I have a question about how pytorch geometric handles predictions via the model’s forward function for batched data. Here is my setup:
This is my batched graph data, and the main thing to focus on for thid example is the x_atm component.
Graph_DataBatch(atoms=[8000], edge_index_G=[2, 206578], edge_index_A=[2, 1249394], x_atm=[9600000, 1], x_atm_batch=[9600000], x_atm_ptr=[8001], x_bnd=[206578], x_bnd_batch=[206578], x_bnd_ptr=[8001], x_ang=[1249394], x_ang_batch=[1249394], x_ang_ptr=[8001], mask_dih_ang=[1249394], atm_amounts=[0], bnd_amounts=[0], ang_amounts=[0], y=[413156, 1])
This is fine as far as I can tell. Here is my model’s forward function:
def forward(self, data):
data = self.encoder(data)
data = self.processor(data)
return self.decoder(data)
The encoder and processor aren’t that important to my question, but the decoder is. Here is the decoder:
class PositiveScalarsDecoder(nn.Module):
def __init__(self, dim):
super().__init__()
self.dim = dim
self.transform_atm = nn.Sequential(MLP([dim, dim, 1], act=nn.SiLU()), nn.Softplus())
self.transform_bnd = nn.Sequential(MLP([dim, dim, 1], act=nn.SiLU()), nn.Softplus())

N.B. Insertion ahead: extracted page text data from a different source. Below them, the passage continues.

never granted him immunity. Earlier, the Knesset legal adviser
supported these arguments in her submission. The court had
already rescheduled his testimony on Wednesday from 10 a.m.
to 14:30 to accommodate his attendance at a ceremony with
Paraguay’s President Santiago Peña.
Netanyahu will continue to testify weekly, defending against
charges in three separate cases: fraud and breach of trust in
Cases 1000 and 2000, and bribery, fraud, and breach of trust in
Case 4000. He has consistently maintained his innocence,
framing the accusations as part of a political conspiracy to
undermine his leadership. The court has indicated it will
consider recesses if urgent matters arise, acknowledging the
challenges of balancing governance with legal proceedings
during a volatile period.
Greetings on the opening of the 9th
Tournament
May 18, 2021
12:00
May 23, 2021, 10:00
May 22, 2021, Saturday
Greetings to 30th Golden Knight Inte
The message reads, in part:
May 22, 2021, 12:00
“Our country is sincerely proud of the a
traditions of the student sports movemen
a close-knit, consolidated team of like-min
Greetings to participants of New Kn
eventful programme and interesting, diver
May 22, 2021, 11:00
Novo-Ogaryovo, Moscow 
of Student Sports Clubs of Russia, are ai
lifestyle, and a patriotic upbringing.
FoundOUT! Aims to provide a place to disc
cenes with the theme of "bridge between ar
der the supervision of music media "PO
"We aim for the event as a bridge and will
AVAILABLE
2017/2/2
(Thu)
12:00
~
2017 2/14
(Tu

self.transform_ang = nn.Sequential(MLP([dim, dim, 1], act=nn.SiLU()), nn.Softplus())
def forward(self, data):
atm_scalars = self.transform_atm(data.h_atm)
bnd_scalars = self.transform_bnd(data.h_bnd)

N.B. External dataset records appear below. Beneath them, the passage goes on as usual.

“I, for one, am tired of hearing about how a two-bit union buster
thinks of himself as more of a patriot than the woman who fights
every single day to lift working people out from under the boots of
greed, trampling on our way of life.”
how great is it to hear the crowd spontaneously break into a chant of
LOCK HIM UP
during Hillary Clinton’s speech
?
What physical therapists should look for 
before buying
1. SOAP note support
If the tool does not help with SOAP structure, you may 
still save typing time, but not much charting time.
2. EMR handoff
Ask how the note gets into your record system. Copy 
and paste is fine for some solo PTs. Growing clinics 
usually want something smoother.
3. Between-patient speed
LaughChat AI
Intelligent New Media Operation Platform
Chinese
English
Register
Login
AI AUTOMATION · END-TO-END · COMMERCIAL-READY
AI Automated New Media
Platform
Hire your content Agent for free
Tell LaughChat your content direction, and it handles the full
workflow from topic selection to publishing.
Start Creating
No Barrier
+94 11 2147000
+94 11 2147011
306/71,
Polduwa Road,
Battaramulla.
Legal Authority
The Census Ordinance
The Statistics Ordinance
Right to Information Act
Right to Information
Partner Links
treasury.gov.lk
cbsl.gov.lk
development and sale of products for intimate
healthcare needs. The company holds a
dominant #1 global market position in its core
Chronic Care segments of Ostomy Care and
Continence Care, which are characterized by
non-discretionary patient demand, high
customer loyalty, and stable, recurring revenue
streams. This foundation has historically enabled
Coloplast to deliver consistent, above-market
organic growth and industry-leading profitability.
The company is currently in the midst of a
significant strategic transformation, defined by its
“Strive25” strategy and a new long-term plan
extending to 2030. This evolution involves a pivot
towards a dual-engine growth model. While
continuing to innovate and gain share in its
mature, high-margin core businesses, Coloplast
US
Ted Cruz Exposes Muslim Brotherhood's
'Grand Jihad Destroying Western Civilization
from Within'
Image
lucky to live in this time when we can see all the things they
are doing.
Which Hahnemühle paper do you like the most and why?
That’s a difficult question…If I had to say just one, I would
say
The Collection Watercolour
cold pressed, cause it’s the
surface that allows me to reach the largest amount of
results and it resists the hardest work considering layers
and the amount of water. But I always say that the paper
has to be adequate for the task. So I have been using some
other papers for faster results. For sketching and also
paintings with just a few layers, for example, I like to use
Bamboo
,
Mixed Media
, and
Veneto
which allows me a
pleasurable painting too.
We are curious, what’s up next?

ang_scalars = self.transform_bnd(data.h_ang)
return [atm_scalars, bnd_scalars, ang_scalars]
Here, my final scalars represent physical properties of our system, which are the atoms, the bond between them, and the bond angles between them. By setting up the decoder in this way we can use the final weights in each tensor group to perform feature ranking on each physical property.

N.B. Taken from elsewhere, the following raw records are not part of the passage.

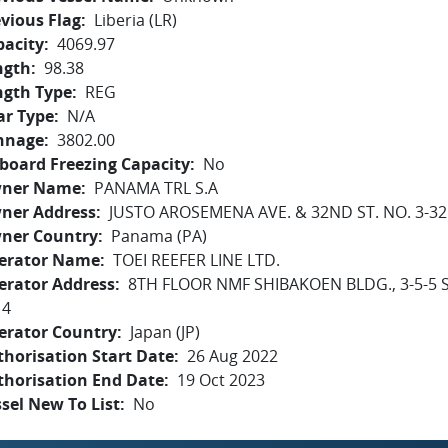
vious Flag
Liberia (LR)
pacity
4069.97
ngth
98.38
ngth Type
REG
ar Type
N/A
nnage
3802.00
board Freezing Capacity
No
ner Name
PANAMA TRL S.A
ner Address
JUSTO AROSEMENA AVE. & 32ND ST. NO. 3-3
ner Country
Panama (PA)
erator Name
TOEI REEFER LINE LTD.
erator Address
8TH FLOOR NMF SHIBAKOEN BLDG., 3-5-5 S
14
erator Country
Japan (JP)
horisation Start Date
26 Aug 2022
thorisation End Date
19 Oct 2023
sel New To List
No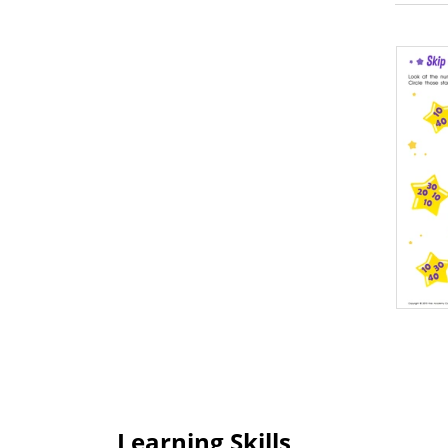
Learning Skills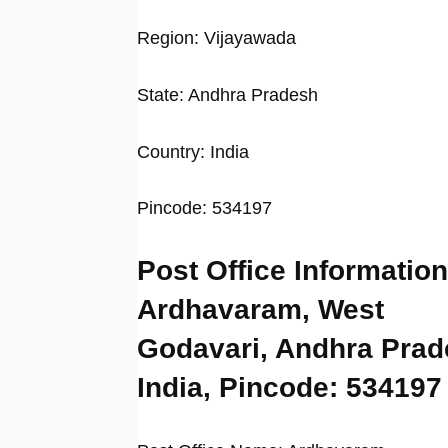
Region: Vijayawada
State: Andhra Pradesh
Country: India
Pincode: 534197
Post Office Information
Ardhavaram, West
Godavari, Andhra Prad
India, Pincode: 534197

Now, here is where I’m confused. The decoder, which is being passed a batch of graph data, outputs those final scalars in terms of the batched data. Here’s is an example of the output from atm_scalars = self.transform_atm(data.h_atm)
.
tensor([[0.6404],
[0.6404],
[0.6404],
...,
[0.6404],
[0.6404],
[0.6404]], device='cuda:0', grad_fn=<SoftplusBackward0>)
From the batched graph data, we see that the x_atm attribute is x_atm=[9600000, 1]
, and the tensor atm_scalars
also has a size of 9600000. My understanding is that this is the correct behavior of batching graph data since the batched data is essentially a giant disconnected graph (is this true?).
My problem is that this isn’t really what I want. What I want is for the final predicted tensor to have the predicted scalars grouped by the corresponding batched graph because I’m using those scalars to rank the graph features.
For example, for the case shown above each individual graph has x_atm=[1200, 1]
, and with a batch size of 8000 we get the 9600000. But this is just creating a single graph with 9600000 x_atm features, correct? What I want is for there to be 8000 separate graphs with each x_atm attribute to have a size of 1200 and my final output to be grouped accordingly, 8000 separate predictions of size 1200 each.
Is there a way I can do this simply without adding a lot of bookkeeping of feature lengths and manually breaking up the predicted values into their corresponding graph after the forward function is called?
Hopefully my question makes sense, but if not I’m happy to try and clarify anything.